TASK BRIEF:
Your answer must consist only of the lines from the start of the entries through the line that holds "Comment les codes de", copied exactly, with no pictures.

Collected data
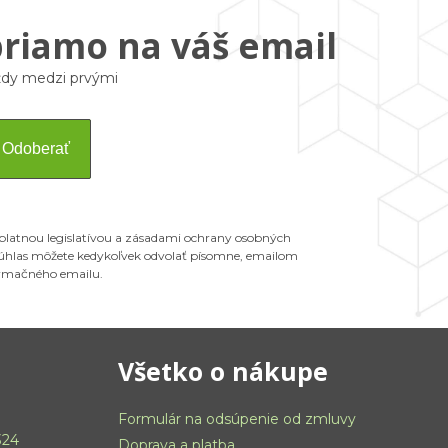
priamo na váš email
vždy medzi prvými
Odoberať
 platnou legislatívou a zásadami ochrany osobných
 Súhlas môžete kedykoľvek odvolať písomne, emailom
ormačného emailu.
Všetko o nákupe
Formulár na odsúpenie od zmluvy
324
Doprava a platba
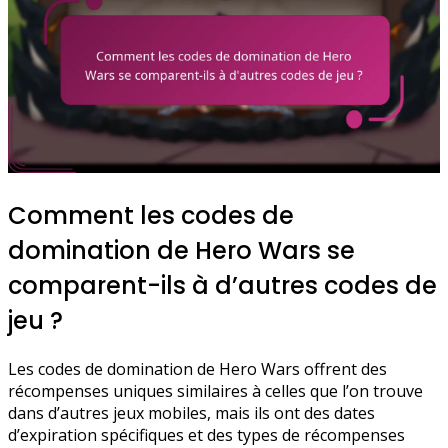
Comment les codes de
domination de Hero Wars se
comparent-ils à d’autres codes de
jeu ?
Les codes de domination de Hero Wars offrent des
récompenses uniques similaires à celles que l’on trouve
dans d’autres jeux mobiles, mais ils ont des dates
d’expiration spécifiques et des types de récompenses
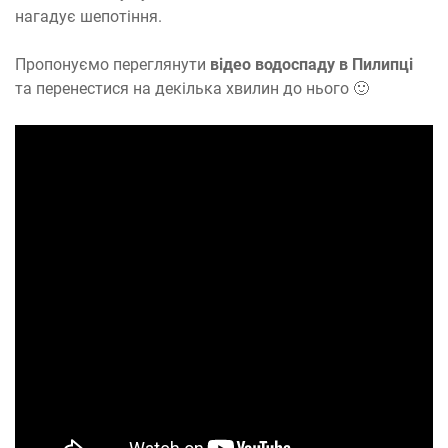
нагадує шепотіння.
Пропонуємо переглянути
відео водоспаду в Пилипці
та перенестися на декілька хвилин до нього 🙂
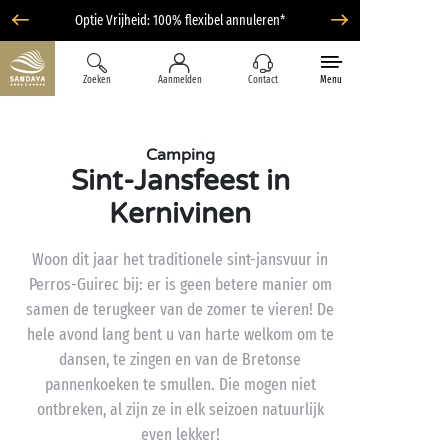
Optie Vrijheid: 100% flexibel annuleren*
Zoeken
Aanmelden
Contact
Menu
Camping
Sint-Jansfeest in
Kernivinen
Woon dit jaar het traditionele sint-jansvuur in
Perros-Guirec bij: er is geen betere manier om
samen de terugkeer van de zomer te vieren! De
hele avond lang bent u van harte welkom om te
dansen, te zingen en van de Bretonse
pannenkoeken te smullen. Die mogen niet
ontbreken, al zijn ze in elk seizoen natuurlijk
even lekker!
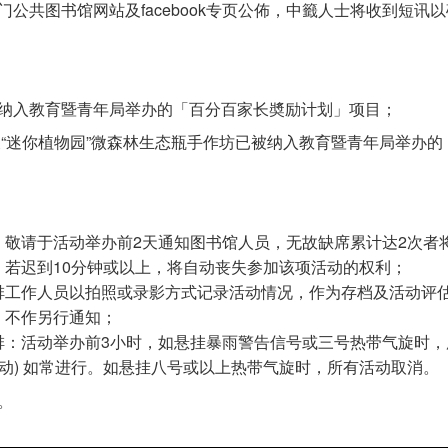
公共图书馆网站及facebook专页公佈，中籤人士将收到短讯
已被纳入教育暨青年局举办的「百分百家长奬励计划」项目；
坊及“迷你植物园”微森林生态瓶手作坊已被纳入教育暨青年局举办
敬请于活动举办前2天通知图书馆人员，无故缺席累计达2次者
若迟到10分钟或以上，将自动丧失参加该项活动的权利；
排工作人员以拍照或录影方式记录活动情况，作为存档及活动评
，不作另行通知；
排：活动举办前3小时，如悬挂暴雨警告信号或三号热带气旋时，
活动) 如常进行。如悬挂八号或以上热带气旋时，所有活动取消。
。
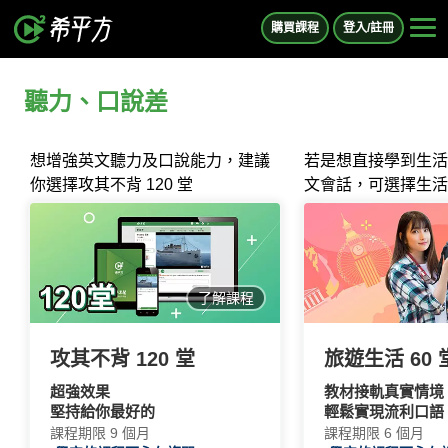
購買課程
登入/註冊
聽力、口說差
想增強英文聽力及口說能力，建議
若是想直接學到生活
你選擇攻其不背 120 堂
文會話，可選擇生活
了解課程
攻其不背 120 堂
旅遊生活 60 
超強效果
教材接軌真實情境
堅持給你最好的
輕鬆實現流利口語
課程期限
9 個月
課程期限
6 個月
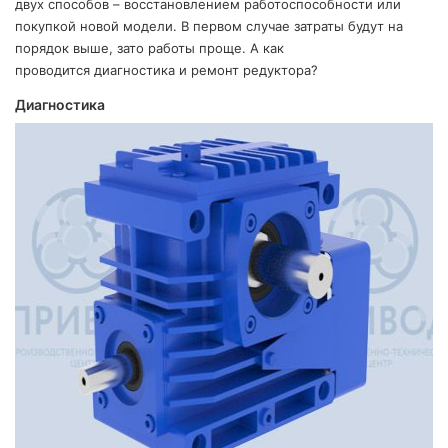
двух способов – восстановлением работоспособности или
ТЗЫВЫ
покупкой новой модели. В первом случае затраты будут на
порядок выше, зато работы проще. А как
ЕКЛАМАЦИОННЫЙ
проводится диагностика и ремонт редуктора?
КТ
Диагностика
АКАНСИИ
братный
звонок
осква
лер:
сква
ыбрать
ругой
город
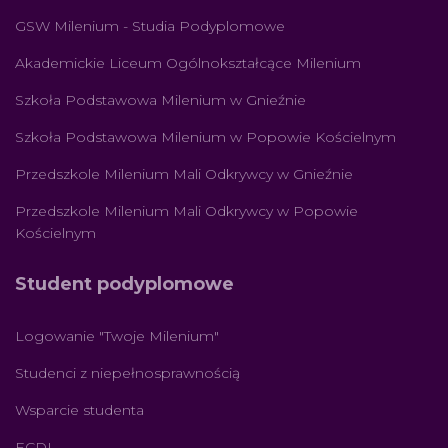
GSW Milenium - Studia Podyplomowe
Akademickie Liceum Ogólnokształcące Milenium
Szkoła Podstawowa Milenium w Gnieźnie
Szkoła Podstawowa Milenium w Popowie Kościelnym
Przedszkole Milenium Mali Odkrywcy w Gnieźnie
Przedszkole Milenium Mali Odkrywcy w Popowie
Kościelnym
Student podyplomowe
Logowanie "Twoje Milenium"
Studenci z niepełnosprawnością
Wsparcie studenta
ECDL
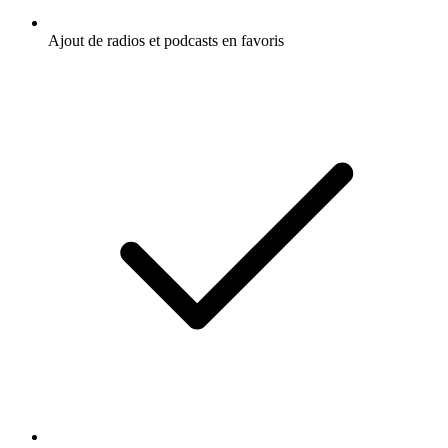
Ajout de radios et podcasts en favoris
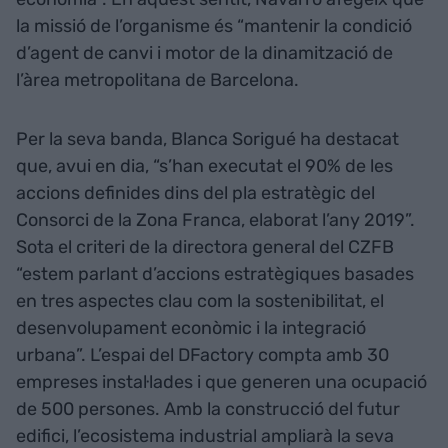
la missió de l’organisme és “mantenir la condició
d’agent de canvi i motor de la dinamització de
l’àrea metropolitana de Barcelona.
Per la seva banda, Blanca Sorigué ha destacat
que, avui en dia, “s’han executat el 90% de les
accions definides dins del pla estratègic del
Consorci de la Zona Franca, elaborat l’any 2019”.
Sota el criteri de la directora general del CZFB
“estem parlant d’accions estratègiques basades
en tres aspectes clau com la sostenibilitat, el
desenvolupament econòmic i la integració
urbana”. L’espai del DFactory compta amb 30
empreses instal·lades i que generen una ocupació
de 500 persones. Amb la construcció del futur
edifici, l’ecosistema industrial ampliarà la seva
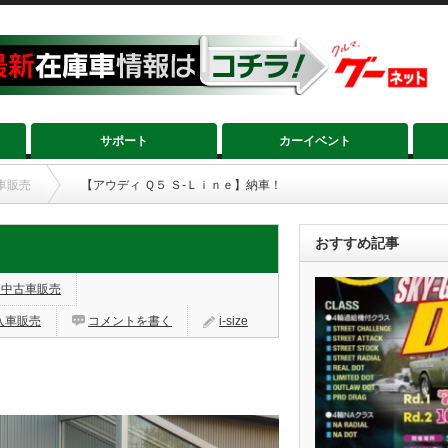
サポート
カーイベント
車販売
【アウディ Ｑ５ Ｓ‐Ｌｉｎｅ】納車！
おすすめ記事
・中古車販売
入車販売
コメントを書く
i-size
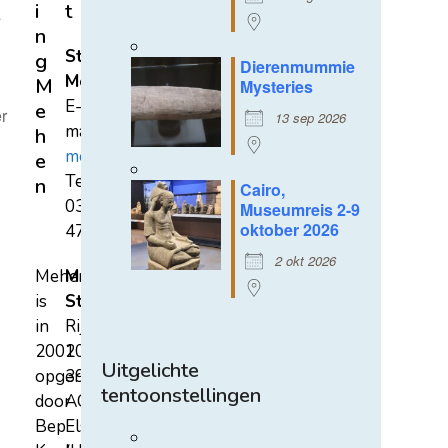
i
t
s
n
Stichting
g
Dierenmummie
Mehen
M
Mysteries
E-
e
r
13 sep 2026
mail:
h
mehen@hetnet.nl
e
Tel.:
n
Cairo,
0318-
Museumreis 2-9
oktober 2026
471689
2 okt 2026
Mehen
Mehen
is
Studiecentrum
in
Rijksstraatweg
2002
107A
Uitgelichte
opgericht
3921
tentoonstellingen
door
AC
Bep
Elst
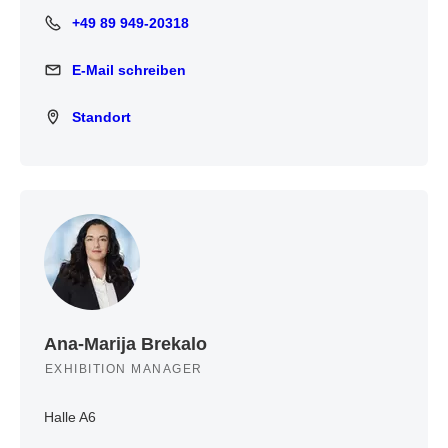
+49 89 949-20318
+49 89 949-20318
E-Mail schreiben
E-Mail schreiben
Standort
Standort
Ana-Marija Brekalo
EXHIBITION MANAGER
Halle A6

RESULT BELOW:
priamo na váš email
vždy medzi prvými
Odoberať
 platnou legislatívou a zásadami ochrany osobných
 Súhlas môžete kedykoľvek odvolať písomne, emailom
ormačného emailu.
Všetko o nákupe
Formulár na odsúpenie od zmluvy
324
Doprava a platba
Comment les codes de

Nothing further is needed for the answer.